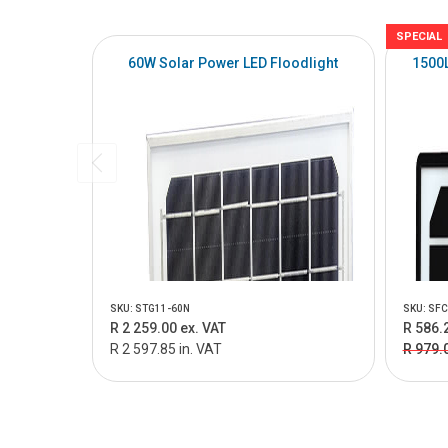
SPECIAL
60W Solar Power LED Floodlight
1500L
SKU: STG11-60N
SKU: SFC
R 2 259.00 ex. VAT
R 586.
R 2 597.85 in. VAT
R 979.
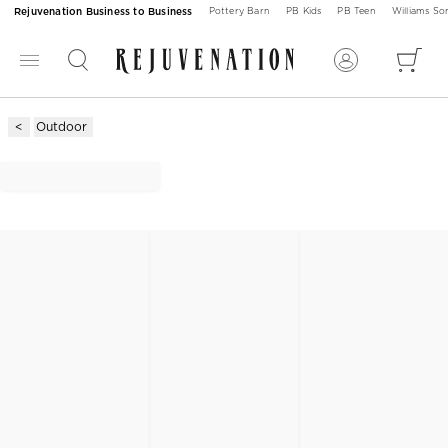
Rejuvenation Business to Business
Pottery Barn
PB Kids
PB Teen
Williams S
Outdoor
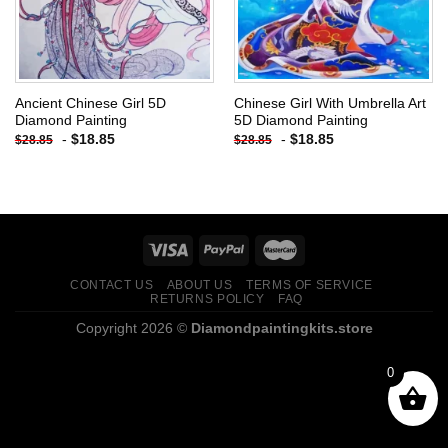
Ancient Chinese Girl 5D
Chinese Girl With Umbrella Art
Diamond Painting
5D Diamond Painting
-
$
18.85
-
$
18.85
$
28.85
$
28.85
CONTACT US
ABOUT US
TERMS OF SERVICE
RETURNS POLICY
FAQ
Copyright 2026 ©
Diamondpaintingkits.store
0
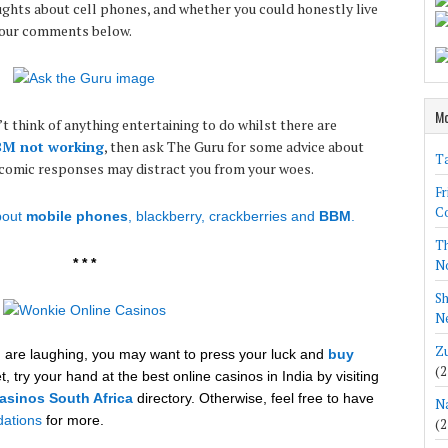
ughts about cell phones, and whether you could honestly live
your comments below.
Mo
’t think of anything entertaining to do whilst there are
M not working
, then ask The Guru for some advice about
Ta
 comic responses may distract you from your woes.
Fr
Co
out
mobile phones
, blackberry, crackberries and
BBM
.
Th
* * *
N
Sh
Ne
Zu
nd are laughing, you may want to press your luck and
buy
(2
t, try your hand at the best online casinos in India by visiting
asinos South Africa
directory. Otherwise, feel free to have
Na
ations
for more.
(2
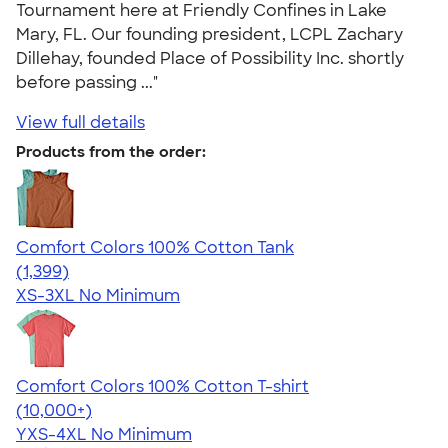
Tournament here at Friendly Confines in Lake
Mary, FL. Our founding president, LCPL Zachary
Dillehay, founded Place of Possibility Inc. shortly
before passing ..."
View full details
Products from the order:
Comfort Colors 100% Cotton Tank
4.74
1399
(1,399)
XS-3XL
No Minimum
Comfort Colors 100% Cotton T-shirt
4.68
12346
(10,000+)
YXS-4XL
No Minimum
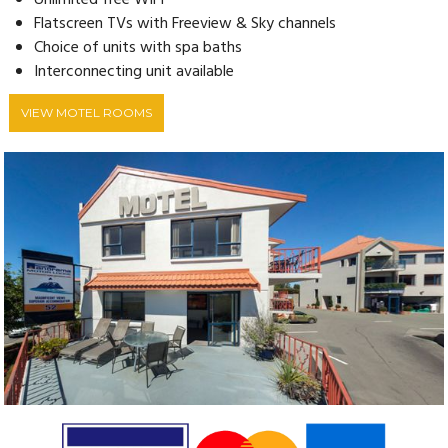
Unlimited free WIFI
Flatscreen TVs with Freeview & Sky channels
Choice of units with spa baths
Interconnecting unit available
VIEW MOTEL ROOMS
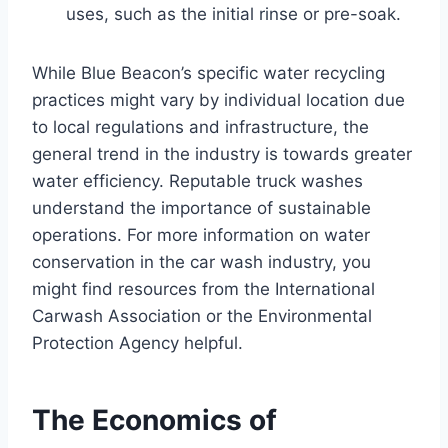
uses, such as the initial rinse or pre-soak.
While Blue Beacon’s specific water recycling
practices might vary by individual location due
to local regulations and infrastructure, the
general trend in the industry is towards greater
water efficiency. Reputable truck washes
understand the importance of sustainable
operations. For more information on water
conservation in the car wash industry, you
might find resources from the International
Carwash Association or the Environmental
Protection Agency helpful.
The Economics of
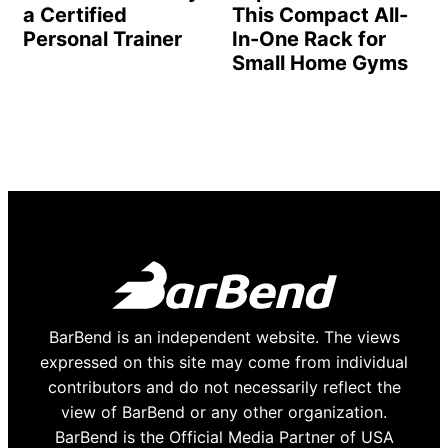
a Certified
This Compact All-
Personal Trainer
In-One Rack for
Small Home Gyms
BarBend is an independent website. The views
expressed on this site may come from individual
contributors and do not necessarily reflect the
view of BarBend or any other organization.
BarBend is the Official Media Partner of USA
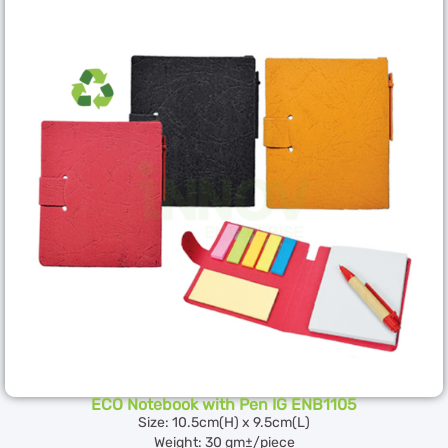
ECO Notebook with Pen IG ENB1105
Size: 10.5cm(H) x 9.5cm(L)
Weight: 30 gm±/piece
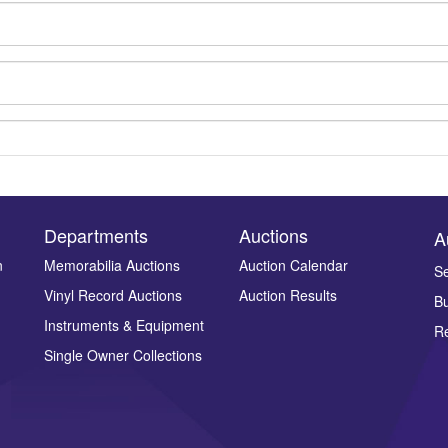
Departments
Auctions
A
n
Memorabilia Auctions
Auction Calendar
Se
Vinyl Record Auctions
Auction Results
Bu
Drag and drop .jpg images here to upload, or click here to select ima
Instruments & Equipment
Re
Single Owner Collections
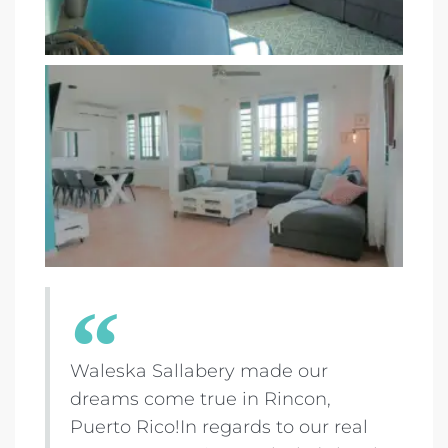
Waleska Sallabery made our
dreams come true in Rincon,
Puerto Rico!In regards to our real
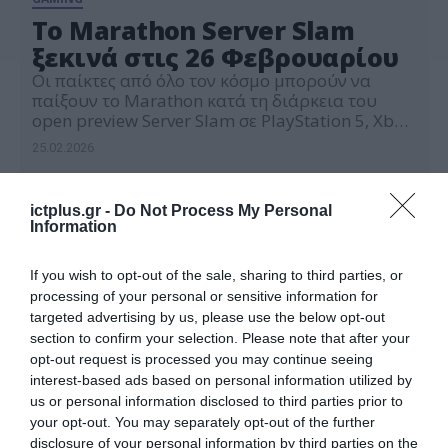
Το Marathon Server Slam
ξεκινά στις 26 Φεβρουαρίου
Οι παίκτες από όλο τον κόσμο μπορούν να
παίξουν το Marathon κατά τη διάρκεια του
open preview Server Slam σε PlayStation 5, Xbox
Series X|S και Steam από τις 26 Φεβρουαρίου
25.02.2026
2026 στις 20:00 (Ώρα Ελλάδος) έως τις 2
Μαρτίου στις 20:00 (Ώρα Ελλάδος). Το Server
Slam προσφέρει μια εισαγωγή στο gameplay
ictplus.gr -
Do Not Process My Personal
του Marathon με […]
Information
If you wish to opt-out of the sale, sharing to third parties, or
processing of your personal or sensitive information for
targeted advertising by us, please use the below opt-out
section to confirm your selection. Please note that after your
opt-out request is processed you may continue seeing
interest-based ads based on personal information utilized by
us or personal information disclosed to third parties prior to
your opt-out. You may separately opt-out of the further
disclosure of your personal information by third parties on the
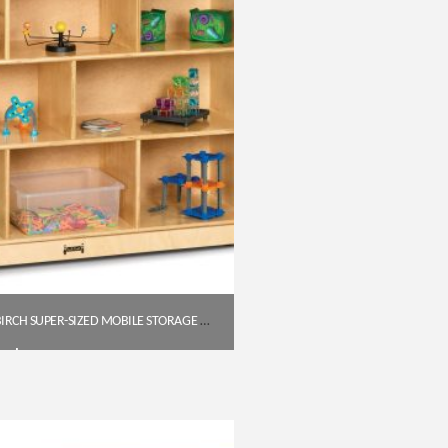
JONTI-CRAFT BALTIC BIRCH SUPER-SIZED MOBILE STORAGE UNIT – 15″ DEEP
$
483.85
Get A Quote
-=-=-=-=-
▶ EXERCISE PROMPT
Respond with the exact lines above running from the one containing "Protection Agency helpful." to the one containing "Μαρτίου στις 20:00 (Ώρα Ελλάδος). Το Server", both ends kept and no pictures included.

▶ RESPONSE TO THE TASK
Protection Agency helpful.
The Economics of
a Certified
This Compact All-
Personal Trainer
In-One Rack for
Small Home Gyms
BarBend is an independent website. The views
expressed on this site may come from individual
contributors and do not necessarily reflect the
view of BarBend or any other organization.
BarBend is the Official Media Partner of USA
ECO Notebook with Pen IG ENB1105
Size: 10.5cm(H) x 9.5cm(L)
Weight: 30 gm±/piece
Departments
Auctions
A
n
Memorabilia Auctions
Auction Calendar
Se
Vinyl Record Auctions
Auction Results
Bu
Drag and drop .jpg images here to upload, or click here to select ima
Instruments & Equipment
Re
Single Owner Collections
Waleska Sallabery made our
dreams come true in Rincon,
Puerto Rico!In regards to our real
Το Marathon Server Slam
ξεκινά στις 26 Φεβρουαρίου
Οι παίκτες από όλο τον κόσμο μπορούν να
παίξουν το Marathon κατά τη διάρκεια του
open preview Server Slam σε PlayStation 5, Xbox
Series X|S και Steam από τις 26 Φεβρουαρίου
25.02.2026
2026 στις 20:00 (Ώρα Ελλάδος) έως τις 2
Μαρτίου στις 20:00 (Ώρα Ελλάδος). Το Server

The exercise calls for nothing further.